New Zealand officials on Tuesday asked residents in flood-ravaged Auckland to prepare for the onslaught of another storm as residents start a clean-up following a series of floods and landslips across New Zealand‘s biggest city over the weekend.
Four people lost their lives in flash floods and landslides that hit Auckland over the last three days amid record downpours. A state of emergency is in place in Auckland and Northland, the country’s northernmost region.
With more rain on the way, Auckland has already been swamped with record levels in the past four days, and sodden ground and full rivers mean new rainfall brings increased risks of flooding and landslips.
Beaches around the city of 1.6 million are off limits due to contaminated water, several main roads remain closed, and all Auckland schools will remain shut until Feb. 7. Evacuation centers have been set up across the city.
New Zealand weather information provider Metservice forecast another 12 to 24 hours of heavy rain across the country’s north from Tuesday afternoon, with up to 4.7 inches expected in parts of Auckland.
“It’s lines of heavy rain coming in bands … we do expect impacts during the overnight periods. So (expect) slips, further flooding,” MetService meteorologist Georgina Griffiths said during a televised media briefing.
Prime Minister Chris Hipkins said his government would accept his Australian counterpart Anthony Albanese’s offer of help with the floods.
“Absolutely, if there are ways that the Australians can help, we will absolutely take up those offers of support,” Hipkins said ahead of a trip to Australia next week, his first foreign trip since becoming the country’s leader earlier this month in the wake of predecessor Jacinda Ardern’s resignation.
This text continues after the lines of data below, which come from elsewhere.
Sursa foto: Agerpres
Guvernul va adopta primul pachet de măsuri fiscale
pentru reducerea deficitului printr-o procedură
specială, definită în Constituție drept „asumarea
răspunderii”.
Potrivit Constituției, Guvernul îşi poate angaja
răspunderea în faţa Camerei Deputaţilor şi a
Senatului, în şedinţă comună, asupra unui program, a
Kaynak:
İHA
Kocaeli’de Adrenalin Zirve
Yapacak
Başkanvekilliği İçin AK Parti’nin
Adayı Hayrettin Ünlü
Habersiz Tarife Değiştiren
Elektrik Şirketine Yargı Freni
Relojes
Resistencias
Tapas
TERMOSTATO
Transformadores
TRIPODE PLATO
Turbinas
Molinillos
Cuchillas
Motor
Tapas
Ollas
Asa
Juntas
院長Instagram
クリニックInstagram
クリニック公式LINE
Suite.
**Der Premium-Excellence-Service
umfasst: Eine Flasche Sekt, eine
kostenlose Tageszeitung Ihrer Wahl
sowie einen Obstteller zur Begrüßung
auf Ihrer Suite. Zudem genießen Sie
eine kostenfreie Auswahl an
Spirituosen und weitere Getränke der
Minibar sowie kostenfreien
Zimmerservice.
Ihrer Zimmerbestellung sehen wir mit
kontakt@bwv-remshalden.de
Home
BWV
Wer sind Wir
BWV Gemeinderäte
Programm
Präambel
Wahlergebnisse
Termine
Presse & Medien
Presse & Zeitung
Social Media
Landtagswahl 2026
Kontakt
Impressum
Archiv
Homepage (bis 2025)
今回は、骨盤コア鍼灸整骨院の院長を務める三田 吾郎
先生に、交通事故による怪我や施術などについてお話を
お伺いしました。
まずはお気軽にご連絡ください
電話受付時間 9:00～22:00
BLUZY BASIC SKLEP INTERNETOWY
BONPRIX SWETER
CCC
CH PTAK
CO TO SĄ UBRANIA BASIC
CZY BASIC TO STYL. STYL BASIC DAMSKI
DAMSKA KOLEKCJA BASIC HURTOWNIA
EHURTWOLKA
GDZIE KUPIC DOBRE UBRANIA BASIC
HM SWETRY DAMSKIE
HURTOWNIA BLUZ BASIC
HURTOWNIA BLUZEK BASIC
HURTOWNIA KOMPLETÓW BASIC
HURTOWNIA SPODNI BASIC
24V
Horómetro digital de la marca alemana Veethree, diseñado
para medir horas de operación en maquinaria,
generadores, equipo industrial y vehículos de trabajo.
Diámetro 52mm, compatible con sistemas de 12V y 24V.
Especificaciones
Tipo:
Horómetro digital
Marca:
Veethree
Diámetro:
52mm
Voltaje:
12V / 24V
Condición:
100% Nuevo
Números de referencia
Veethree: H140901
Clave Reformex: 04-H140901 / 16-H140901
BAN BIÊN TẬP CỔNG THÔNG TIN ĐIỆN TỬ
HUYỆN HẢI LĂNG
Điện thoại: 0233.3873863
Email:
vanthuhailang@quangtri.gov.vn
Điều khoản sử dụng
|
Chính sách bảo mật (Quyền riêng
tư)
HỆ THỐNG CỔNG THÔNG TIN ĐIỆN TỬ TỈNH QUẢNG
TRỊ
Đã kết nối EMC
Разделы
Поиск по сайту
Auckland Emergency Management controller Rachel Kelleher said Auckland’s domestic airport was now running at full capacity, while Auckland International Airport was operating at near capacity and hoped to return to normal operations soon.
National carrier Air New Zealand said in a statement on Tuesday it had added additional services and increased seat capacity to help customers whose plans had been disrupted by the weather. Of the 9,000 passengers impacted by the weather, it had rebooked 7,800 as of Tuesday afternoon.
Meanwhile, the city council has designated 77 houses as uninhabitable and has prevented people from entering them. A further 318 properties were deemed at risk, with access restricted to certain areas for short periods.
The insurance industry expects the costs associated with the flood to top the $62.5 million spent following 2021’s floods on New Zealand‘s West Coast.